╭─ Exercise material

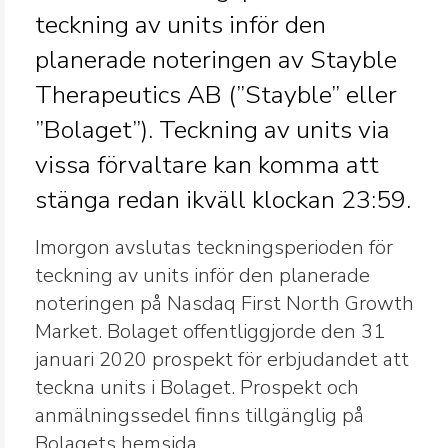
teckning av units inför den
planerade noteringen av Stayble
Therapeutics AB (”Stayble” eller
”Bolaget”). Teckning av units via
vissa förvaltare kan komma att
stänga redan ikväll klockan 23:59.
Imorgon avslutas teckningsperioden för
teckning av units inför den planerade
noteringen på Nasdaq First North Growth
Market. Bolaget offentliggjorde den 31
januari 2020 prospekt för erbjudandet att
teckna units i Bolaget. Prospekt och
anmälningssedel finns tillgänglig på
Bolagets hemsida,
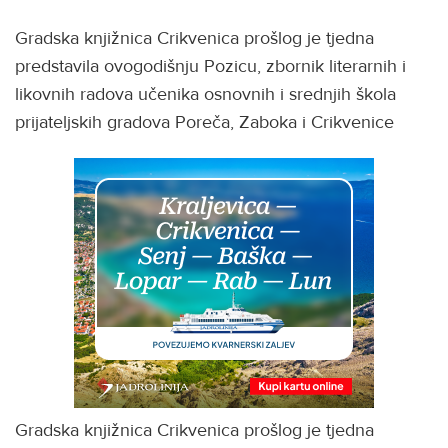
Gradska knjižnica Crikvenica prošlog je tjedna
predstavila ovogodišnju Pozicu, zbornik literarnih i
likovnih radova učenika osnovnih i srednjih škola
prijateljskih gradova Poreča, Zaboka i Crikvenice
Gradska knjižnica Crikvenica prošlog je tjedna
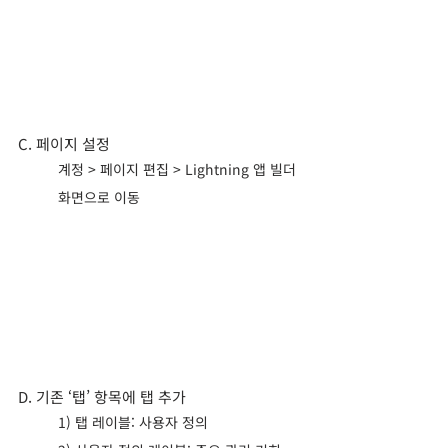
C. 페이지 설정
계정 > 페이지 편집 > Lightning 앱 빌더 
화면으로 이동    
D. 기존 ‘탭’ 항목에 탭 추가
1) 탭 레이블: 사용자 정의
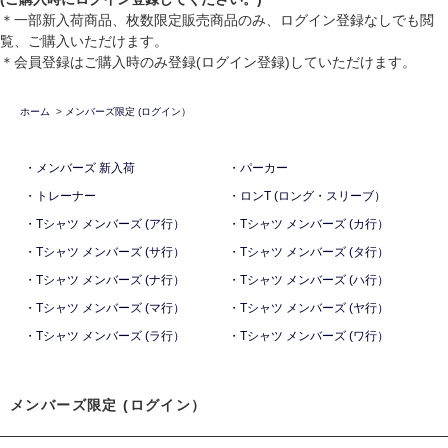
＊一部新入荷商品、枚数限定販売商品のみ、ログイン登録なしでも閲
覧、ご購入いただけます。
＊会員登録はご購入時のみ登録(ログイン登録)していただけます。
ホーム
>
メンバーズ限定 (ログイン）
・メンバーズ 新入荷
・パーカー
・トレーナー
・ロンT (ロング・スリーブ）
・Tシャツ メンバーズ (ア行）
・Tシャツ メンバーズ (カ行）
・Tシャツ メンバーズ (サ行）
・Tシャツ メンバーズ (タ行）
・Tシャツ メンバーズ (ナ行）
・Tシャツ メンバーズ (ハ行）
・Tシャツ メンバーズ (マ行）
・Tシャツ メンバーズ (ヤ行）
・Tシャツ メンバーズ (ラ行）
・Tシャツ メンバーズ (ワ行）
メンバーズ限定 (ログイン）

╰─

Try it: The records above must be repeated exactly, minus their pictures.

Answer for the task:
teckning av units inför den
planerade noteringen av Stayble
Therapeutics AB (”Stayble” eller
”Bolaget”). Teckning av units via
vissa förvaltare kan komma att
stänga redan ikväll klockan 23:59.
Imorgon avslutas teckningsperioden för
teckning av units inför den planerade
noteringen på Nasdaq First North Growth
Market. Bolaget offentliggjorde den 31
januari 2020 prospekt för erbjudandet att
teckna units i Bolaget. Prospekt och
anmälningssedel finns tillgänglig på
Bolagets hemsida,
Gradska knjižnica Crikvenica prošlog je tjedna
predstavila ovogodišnju Pozicu, zbornik literarnih i
likovnih radova učenika osnovnih i srednjih škola
prijateljskih gradova Poreča, Zaboka i Crikvenice
Gradska knjižnica Crikvenica prošlog je tjedna
C. 페이지 설정
계정 > 페이지 편집 > Lightning 앱 빌더 
화면으로 이동    
D. 기존 ‘탭’ 항목에 탭 추가
1) 탭 레이블: 사용자 정의
＊一部新入荷商品、枚数限定販売商品のみ、ログイン登録なしでも閲
覧、ご購入いただけます。
＊会員登録はご購入時のみ登録(ログイン登録)していただけます。
ホーム
>
メンバーズ限定 (ログイン）
・メンバーズ 新入荷
・パーカー
・トレーナー
・ロンT (ロング・スリーブ）
・Tシャツ メンバーズ (ア行）
・Tシャツ メンバーズ (カ行）
・Tシャツ メンバーズ (サ行）
・Tシャツ メンバーズ (タ行）
・Tシャツ メンバーズ (ナ行）
・Tシャツ メンバーズ (ハ行）
・Tシャツ メンバーズ (マ行）
・Tシャツ メンバーズ (ヤ行）
・Tシャツ メンバーズ (ラ行）
・Tシャツ メンバーズ (ワ行）
メンバーズ限定 (ログイン）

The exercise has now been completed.